Early Makes for Better Late than Never?

Right about now, I should be checking into my hotel in Washington, D.C. Instead, I’m sitting at my desk in Northfield. This afternoon, I had literally just zipped up my suitcase when I decided to check my email one last time, and there discovered a message from Northwest informing me that my Sunday-evening flight to D.C. had been canceled due to bad weather out east. Crap.

After an hour making calls to the airline, to the MSP and D.C. shuttle services, and to the hotel, I finally hit on a tentative plan for getting to D.C. tomorrow, one which entails a very early ride to MSP, an early flight to DC (if I can get promoted from standby – otherwise, a later one through Boston!), and finally making it to the conference halfway through the first day.

Better late than never, but this is pushing it.
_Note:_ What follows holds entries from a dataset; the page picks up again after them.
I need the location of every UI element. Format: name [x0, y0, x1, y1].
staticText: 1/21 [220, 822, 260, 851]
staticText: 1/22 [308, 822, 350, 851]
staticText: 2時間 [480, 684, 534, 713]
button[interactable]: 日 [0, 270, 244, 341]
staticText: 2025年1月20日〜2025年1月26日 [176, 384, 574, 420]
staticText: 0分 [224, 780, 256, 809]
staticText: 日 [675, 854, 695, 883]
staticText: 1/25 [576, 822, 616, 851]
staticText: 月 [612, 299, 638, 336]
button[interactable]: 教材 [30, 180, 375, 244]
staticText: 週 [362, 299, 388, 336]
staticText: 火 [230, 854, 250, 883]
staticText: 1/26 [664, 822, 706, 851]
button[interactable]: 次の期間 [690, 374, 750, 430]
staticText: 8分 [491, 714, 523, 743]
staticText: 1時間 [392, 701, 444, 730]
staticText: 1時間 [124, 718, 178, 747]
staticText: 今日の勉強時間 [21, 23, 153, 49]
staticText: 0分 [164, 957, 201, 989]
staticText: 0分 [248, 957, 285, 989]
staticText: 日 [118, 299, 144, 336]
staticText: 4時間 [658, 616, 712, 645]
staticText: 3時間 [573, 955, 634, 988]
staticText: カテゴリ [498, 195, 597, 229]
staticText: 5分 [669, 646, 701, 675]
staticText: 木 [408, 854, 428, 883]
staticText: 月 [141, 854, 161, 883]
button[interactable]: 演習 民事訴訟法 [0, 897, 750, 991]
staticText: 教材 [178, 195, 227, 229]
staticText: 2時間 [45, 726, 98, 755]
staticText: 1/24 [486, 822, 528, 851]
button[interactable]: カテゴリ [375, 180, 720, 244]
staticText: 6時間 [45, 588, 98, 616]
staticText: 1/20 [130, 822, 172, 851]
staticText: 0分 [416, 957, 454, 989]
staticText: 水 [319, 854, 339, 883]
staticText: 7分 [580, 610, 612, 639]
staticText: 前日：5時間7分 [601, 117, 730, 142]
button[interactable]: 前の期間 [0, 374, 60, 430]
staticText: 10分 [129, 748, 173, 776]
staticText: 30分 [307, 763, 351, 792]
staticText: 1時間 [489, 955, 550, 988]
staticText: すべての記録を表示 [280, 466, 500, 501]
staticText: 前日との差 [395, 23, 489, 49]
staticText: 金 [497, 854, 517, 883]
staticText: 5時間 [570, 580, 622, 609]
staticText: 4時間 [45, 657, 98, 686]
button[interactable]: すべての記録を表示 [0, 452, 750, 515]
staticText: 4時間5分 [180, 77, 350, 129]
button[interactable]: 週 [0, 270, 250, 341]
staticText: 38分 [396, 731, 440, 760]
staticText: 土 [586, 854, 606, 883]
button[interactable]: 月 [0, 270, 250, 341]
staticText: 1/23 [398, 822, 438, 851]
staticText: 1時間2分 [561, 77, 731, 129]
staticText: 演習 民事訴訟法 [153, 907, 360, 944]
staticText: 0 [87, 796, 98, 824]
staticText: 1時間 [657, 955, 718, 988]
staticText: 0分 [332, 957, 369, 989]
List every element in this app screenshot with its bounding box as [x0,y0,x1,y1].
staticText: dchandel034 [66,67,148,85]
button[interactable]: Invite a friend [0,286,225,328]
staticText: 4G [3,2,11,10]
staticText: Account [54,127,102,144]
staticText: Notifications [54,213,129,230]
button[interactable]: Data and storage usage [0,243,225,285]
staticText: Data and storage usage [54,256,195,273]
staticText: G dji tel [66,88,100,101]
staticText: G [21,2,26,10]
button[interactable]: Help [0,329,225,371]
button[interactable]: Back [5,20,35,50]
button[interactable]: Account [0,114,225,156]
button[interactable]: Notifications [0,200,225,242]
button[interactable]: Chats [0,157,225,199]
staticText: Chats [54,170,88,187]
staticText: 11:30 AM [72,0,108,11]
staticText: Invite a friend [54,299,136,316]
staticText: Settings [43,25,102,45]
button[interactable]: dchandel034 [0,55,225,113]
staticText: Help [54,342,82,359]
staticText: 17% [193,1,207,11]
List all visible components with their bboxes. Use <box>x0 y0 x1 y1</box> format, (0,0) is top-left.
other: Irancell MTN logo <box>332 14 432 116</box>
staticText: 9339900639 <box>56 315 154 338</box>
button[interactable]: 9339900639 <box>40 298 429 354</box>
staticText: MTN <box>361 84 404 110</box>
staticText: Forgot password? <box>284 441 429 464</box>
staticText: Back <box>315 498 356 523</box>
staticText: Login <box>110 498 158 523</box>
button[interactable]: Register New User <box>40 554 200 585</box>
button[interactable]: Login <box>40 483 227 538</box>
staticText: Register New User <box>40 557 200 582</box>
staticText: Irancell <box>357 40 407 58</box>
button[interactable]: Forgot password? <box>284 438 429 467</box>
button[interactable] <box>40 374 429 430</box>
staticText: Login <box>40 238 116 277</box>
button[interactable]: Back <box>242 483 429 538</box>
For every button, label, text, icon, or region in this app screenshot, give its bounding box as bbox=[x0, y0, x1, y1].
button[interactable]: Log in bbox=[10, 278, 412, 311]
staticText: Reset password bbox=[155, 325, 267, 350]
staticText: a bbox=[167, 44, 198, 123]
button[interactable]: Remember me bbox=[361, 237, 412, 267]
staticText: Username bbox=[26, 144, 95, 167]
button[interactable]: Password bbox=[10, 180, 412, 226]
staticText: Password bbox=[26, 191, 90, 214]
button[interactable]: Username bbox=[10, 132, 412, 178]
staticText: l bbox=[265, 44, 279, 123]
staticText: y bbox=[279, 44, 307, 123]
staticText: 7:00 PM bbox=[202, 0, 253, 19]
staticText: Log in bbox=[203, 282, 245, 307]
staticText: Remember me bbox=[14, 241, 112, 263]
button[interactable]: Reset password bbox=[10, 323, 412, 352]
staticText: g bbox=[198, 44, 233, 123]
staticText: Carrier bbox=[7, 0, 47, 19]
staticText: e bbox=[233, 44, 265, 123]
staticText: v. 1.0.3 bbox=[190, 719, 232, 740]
On the plus side, the girls were in great moods all afternoon, so I feel like I got some bonus time with them.

Greatest Commute Ever

Watching the blizzard on Thursday, I was seized by a renewed desire to ski to work. The notion originated in a blog post by Alex, an e-quaintance (and a fast skier) who roller-skied to work in Boston last summer.

The idea really took hold earlier this winter, though, when I realized that my house isn’t too far from the Northfield golf course, which runs close to the Arb, which abuts campus, which contains my office.* Then the snow melted, leaving me to my wheeled devices.

Until today. Yesterday’s “Snowmaggedon” made the ski commute feasible again (as a commenter noted), so I worked out the timing and did it. Owing to an, shall we say, indirect route, I had to budget quite a bit of time, but  I reached the Carleton Rec Center (where, for perspirational reasons, the commute ended) after a solid 55 minutes of skiing.

My route (about 4.2km/2.6 miles altogther) took me out my backyard, along a street, across part of the Northfield Golf Club‘s course, and then through Carleton’s Upper Arboretum. I climbed up and over eight snow berms, sank to my hips in one deceptive drift on the golf course, and made four road crossings, one of which included a satisfyingly odd look from a passing motorist.

It was, in a word, fantastic. Under a brilliant sun and sky, the pure white snow was untracked except by a few critters – deer, rabbits, squirrels, and either a Yeti or a snowshoer. The whole thing was great, but the best moment came as I skied down an incline on the golf course fairway: behind me, the sun suddenly emerged from a cloud, lighting up everything around me and casting my dark black shadow down the hill. Amazing. The view back up the slope wasn’t terrible, either. (Click through for other photos, including one shot by a nice young woman who agreed to take a picture of the dude in the weird hat.)

Down the Fairway I

* My other oddball goal for the winter is to do a 50km ski session in the Lower Arb. It’s harder than it seems, since the trails only let you create 8km or 9km loops. Anyone for a few laps?